There are over 300 different conditions that can cause dwarfism, but achondroplasia is the most common of them. Up to 1 in 15,000 people in the world are affected by it. Those affected have an average adult height of 131 centimetres (4 ft 4 in) for males and 123 centimetres (4 ft) for females, and suffer an increased risk of multiple health conditions.
There may soon be a drug to treat this condition.
Current treatments for achondroplasia (like surgery) are invasive, risky, and only address the symptoms of the condition, not the underlying cause. Vosoritide is an experimental drug that aims to treat the root of the problem. The treatment uses something called a C-type natriuretic peptide, which has been linked to skeletal growth and muscular relaxation.
In a recent study, the therapy was trialed on 121 children from Australia, Germany, Japan, Spain, Turkey, the USA, and the UK. The children, aged 5 to 14, were split into two groups: one received a vorositide injection, while the others received a placebo. The trial was also double-blind: neither the participants nor the doctors knew who got the real drug and who got the placebo, to eliminate any type of interference.
The 60 children who received daily injections of vosoritide grew an average of 1.57 cm per year more than the children who received placebo. This almost brought them in line with their typically developing peers. However, the trial did not significantly improve the children’s proportion ratios between their upper and lower bodies.
Paul Cohen and Elizabeth Ryan’s daughter, Sarah, was one of the study participants. Sarah was born with achondroplasia and she was one of the very first patients enrolled in the trial and the family was thrilled with the results.
“During the trial we’ve seen Sarah grow up at the same rate as her friends. She can now join in bike rides with her friends, and loves being allowed on our local waterslide,” Mr. Cohen said.
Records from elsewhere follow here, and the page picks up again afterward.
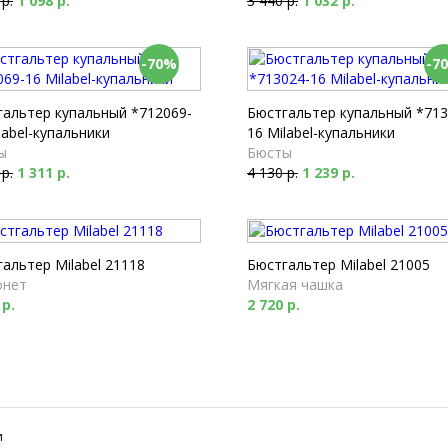
 р.
1 098 р.
3 440 р.
1 032 р.
-70%
-7
гальтер купальный *712069-
Бюстгальтер купальный *713
label-купальники
16 Milabel-купальники
ы
Бюсты
 р.
1 311 р.
4 130 р.
1 239 р.
альтер Milabel 21118
Бюстгальтер Milabel 21005
онет
Мягкая чашка
 р.
2 720 р.
и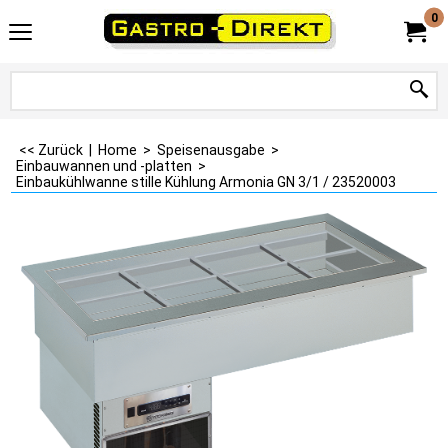
0
<< Zurück
|
Home
>
Speisenausgabe
>
Einbauwannen und -platten
>
Einbaukühlwanne stille Kühlung Armonia GN 3/1 / 23520003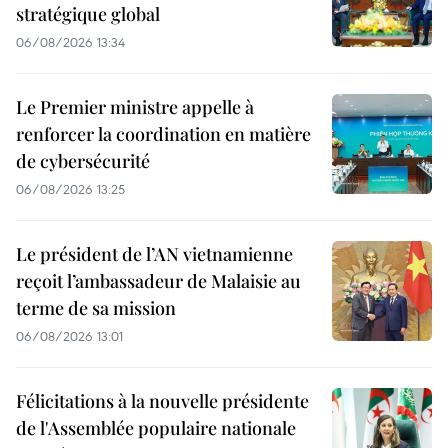
stratégique global
06/08/2026 13:34
Le Premier ministre appelle à
renforcer la coordination en matière
de cybersécurité
06/08/2026 13:25
Le président de l’AN vietnamienne
reçoit l’ambassadeur de Malaisie au
terme de sa mission
06/08/2026 13:01
Félicitations à la nouvelle présidente
de l'Assemblée populaire nationale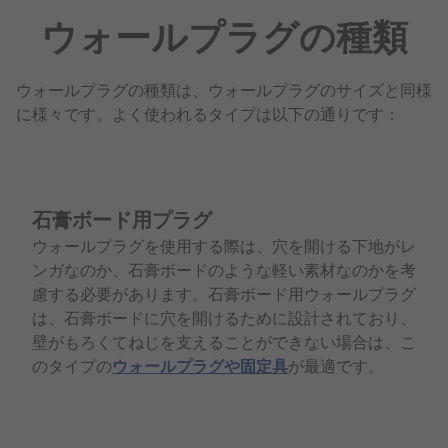
ウォールプラグの種類
ウォールプラグの種類は、ウォールプラグのサイズと同様
に様々です。よく使われるタイプは以下の通りです：
石膏ボード用プラグ
ウォールプラグを使用する際は、穴を開ける下地がレ
ンガなのか、石膏ボードのような軽い素材なのかを考
慮する必要があります。石膏ボード用ウォールプラグ
は、石膏ボードに穴を開けるために設計されており、
壁がもろくてねじを支えることができない場合は、こ
のタイプの
ウォールプラグや固定具
が最適です。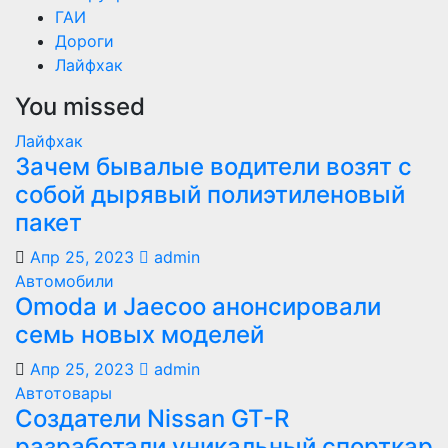
ГАИ
Дороги
Лайфхак
You missed
Лайфхак
Зачем бывалые водители возят с
собой дырявый полиэтиленовый
пакет
Апр 25, 2023
admin
Автомобили
Оmoda и Jaecoo анонсировали
семь новых моделей
Апр 25, 2023
admin
Автотовары
Создатели Nissan GT-R
разработали уникальный спорткар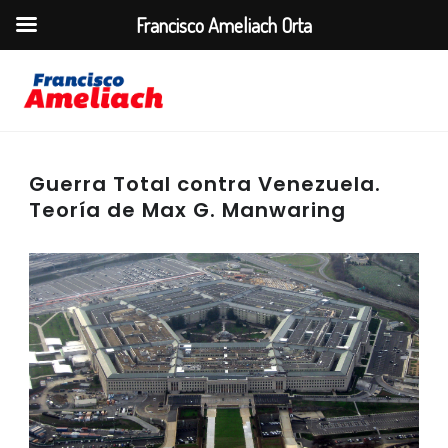
Francisco Ameliach Orta
Guerra Total contra Venezuela.
Teoría de Max G. Manwaring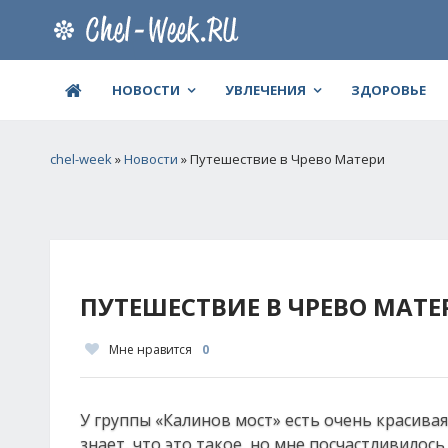
НОВОСТИ
УВЛЕЧЕНИЯ
ЗДОРОВЬЕ
chel-week
»
Новости
» Путешествие в Чрево Матери
ПУТЕШЕСТВИЕ В ЧРЕВО МАТЕ
Мне нравится
0
У группы «Калинов мост» есть очень красивая
знает, что это такое, но мне посчастливилос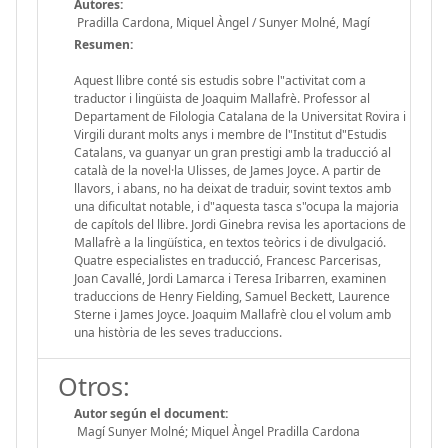
Autores:
Pradilla Cardona, Miquel Àngel / Sunyer Molné, Magí
Resumen:
Aquest llibre conté sis estudis sobre l"activitat com a
traductor i lingüista de Joaquim Mallafrè. Professor al
Departament de Filologia Catalana de la Universitat Rovira i
Virgili durant molts anys i membre de l"Institut d"Estudis
Catalans, va guanyar un gran prestigi amb la traducció al
català de la novel·la Ulisses, de James Joyce. A partir de
llavors, i abans, no ha deixat de traduir, sovint textos amb
una dificultat notable, i d"aquesta tasca s"ocupa la majoria
de capítols del llibre. Jordi Ginebra revisa les aportacions de
Mallafrè a la lingüística, en textos teòrics i de divulgació.
Quatre especialistes en traducció, Francesc Parcerisas,
Joan Cavallé, Jordi Lamarca i Teresa Iribarren, examinen
traduccions de Henry Fielding, Samuel Beckett, Laurence
Sterne i James Joyce. Joaquim Mallafrè clou el volum amb
una història de les seves traduccions.
Otros:
Autor según el document:
Magí Sunyer Molné; Miquel Àngel Pradilla Cardona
Professor Ravi Savarirayan of the Murdoch Children’s Research Institute (MCRI), who spearheaded the project, is very optimistic about the results.
“This drug is like releasing the handbrake on a car, it lets you get up to full speed instead of having to drive with the brakes on.”
“We know that beyond the cold hard facts and figures around growth rates and bone biology, we have hope that a treatment can improve kids’ health outcomes, social functioning and increase access to their environments. Anecdotally, our patients tell us they now are able to do more stuff like climbing trees, jumping rocks and being more independent generally, which is specific to their experiences.”
As far as we are aware, this is the first drug to show results of this kind. The trial, however, was not without issues. A total of 119 out of the 121 patients had at least one adverse event, though none of these serious events was thought to be caused by the vosoritide treatment. The children will be followed to see what height they will reach and whether or not they will suffer any other effects.
BioMarin Pharmaceutical, the company which developed the drug, is already chasing FDA approval. A randomized, phase 3, double-blind trial with positive results is always a good sign, but the FDA has already stated in the past that these sorts of drugs require two-year controlled trials in different age groups, which BioMarin it doesn’t have.
If the treatment is indeed confirmed to be safe and effective, it’s groundbreaking — it’s a way to treat a condition once thought untreatable. The treatment would only work on children whose growth plates are still open.
It’s also worth noting that some people with achondroplasia (as well as parents of children with the condition) don’t see it as something that should be ‘cured’ and consider that it doesn’t need any treatment. Still, aside from the stunted growth, the condition is associated with a number of other health problems. Even if this treatment receives approval and is effective, it should of course only be administered to people who want it and not be used as a blanket treatment.
Edit:The initial version of the story stated that the FDA was planning to hold an advisory committee meeting to discuss the application, which was later corrected.